By Kris Lovejoy, Global Cybersecurity and Resiliency Leader at Kyndryl
Are organizations really prepared for IT disruptions? Most companies think so.
According to a new Kyndryl survey, 88% of respondents said their organization is well prepared to manage and recover from any adverse conditions, cyberattacks or compromises that disrupt their IT assets. However, there’s a disconnect between overconfident thinking and the reality that 92% of respondents said their organization experienced adverse events in the last two years.
Kyndryl surveyed 300 IT decision-makers from large enterprises to learn about the adversity they’ve faced, the risks they’re most concerned about and their cyber resilience strategies — meaning how well they can anticipate, protect against, withstand and recover from disruptions.
How organizations manage cyber risk is within their control to an extent. Whether organizations see a long road ahead in managing IT risks or feel confident they are on their way to success, there’s an opportunity to justify this confidence.
Here are seven strategies organizations can take to chart a path toward cyber resilience.
1. Engage the business from the start — and break down silos
IT organizations too often operate in a silo, separate from other parts of the business. The surest way for a cyber resilience strategy to succeed is to break the silo. Invite people who aren’t in IT to the table and anchor conversations about cyber resilience in the organization’s mission. Make resilience part of the organizational culture.
2. Take inventory
Many organizations are challenged by an ever-expanding and complex IT footprint. It’s important to identify and map critical IT assets that will sustain and move business objectives. These assets will be the top priority to protect and, at worst, recover following an adverse event.

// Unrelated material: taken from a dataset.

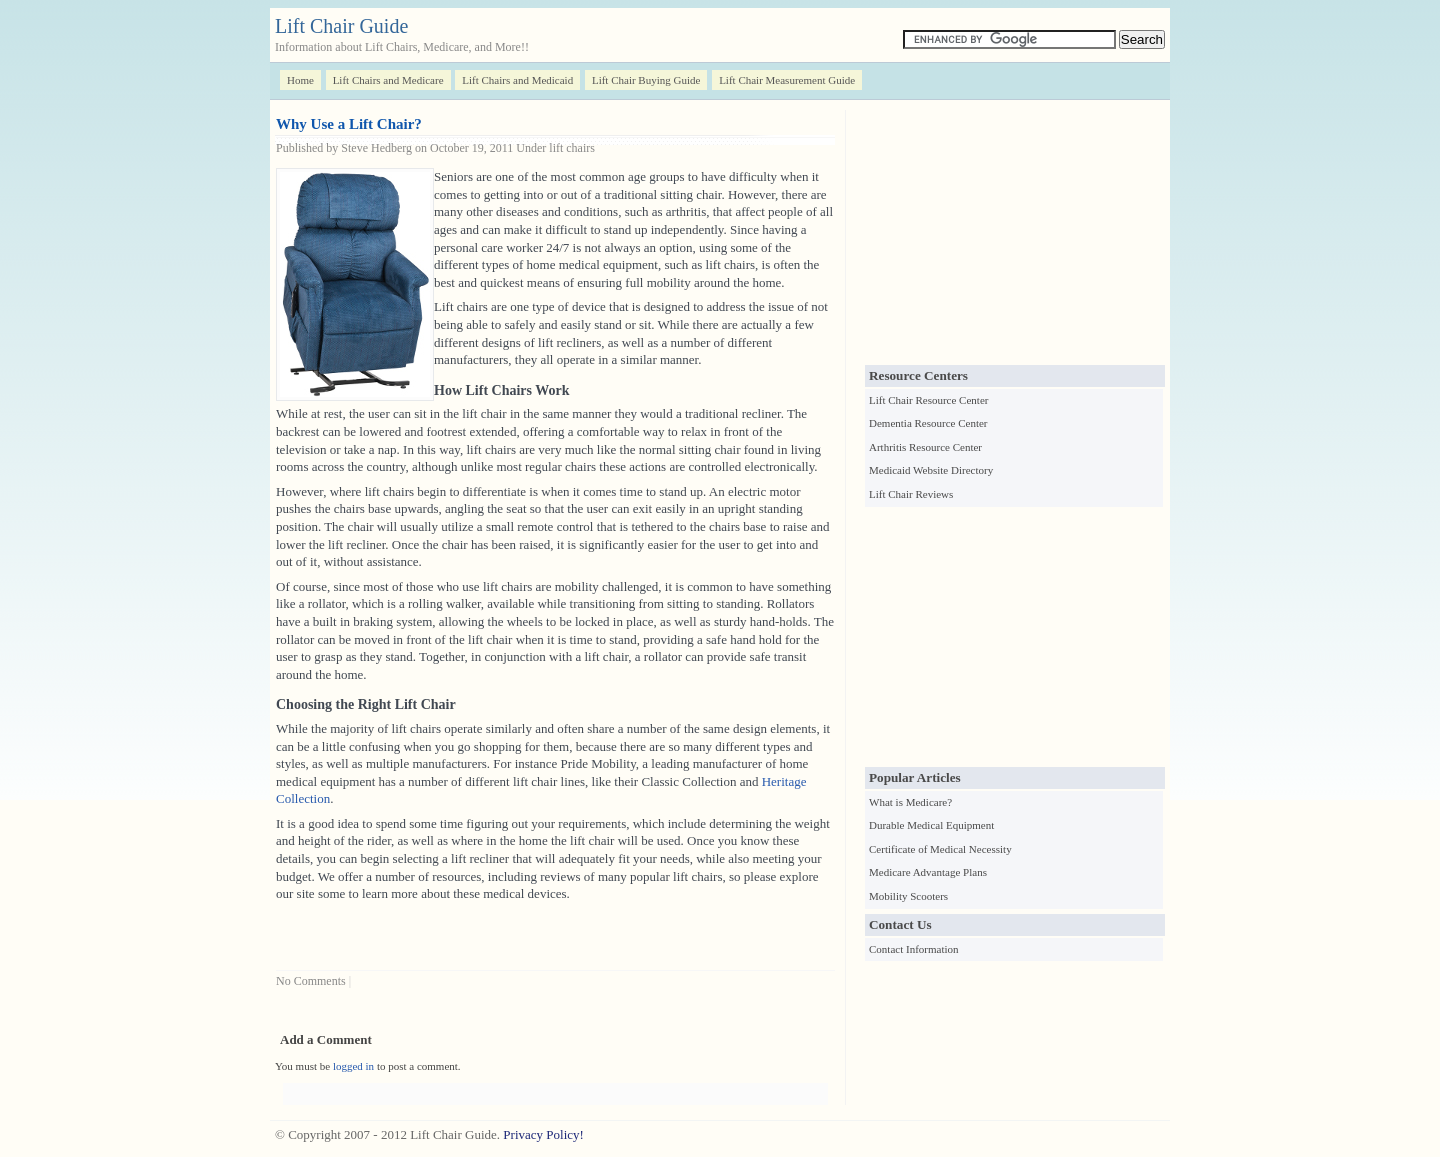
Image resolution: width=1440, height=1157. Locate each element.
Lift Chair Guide (341, 26)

3. Move to a zero-trust framework
It’s important to have a deny-by-default standard to ensure that only those who need to access systems can get it, while those who do not need to, can’t.
4. Establish a crisis management plan — and drill it
Sometimes adverse events are unavoidable. Case in point: human error is the most anticipated cause of IT disruptions. Defining roles and responsibilities across teams, establishing a communication process, documenting processes and improving transparency often helps reduce the impact of an adverse event. Once a plan is created, it’s important to test it regularly.
5. Continuously modernize your cyber resilience strategy
Business goals shift, IT estates becomes more complex and external forces like regulations can require changes. To ensure your cyber resilience strategy is effective, these foundational steps must be part of an ongoing discussion.
6. Implement a robust cyber incident recovery plan
As digital transformation and hyper-convergence create unintended gateways to cyber risks, vulnerabilities, attacks and failures, a cyber resiliency strategy quickly becomes necessary. A cyber resiliency strategy helps organizations reduce risks, financial impact and reputational damages.
7. Inform management and the board of directors often
Most important, do not wait until it is too late. Keeping company leadership and its respective board informed about cyber events and other IT risks — including plans to mitigate those risks — can help drive top-down organizational alignment and the changes necessary to ensure cyber-enabled systems can remain operational during adverse events.
With a strong cyber resilience strategy in place, companies can keep pace with the rapidly evolving digital environment and the increasingly more sophisticated cyber threats, while also ensuring swift recovery in the event of an attack.
In recognition of Cybersecurity Awareness Month, this is the first installment of a weekly series in October that highlights how organizations can anticipate, protect against, withstand and recover from cyberattacks.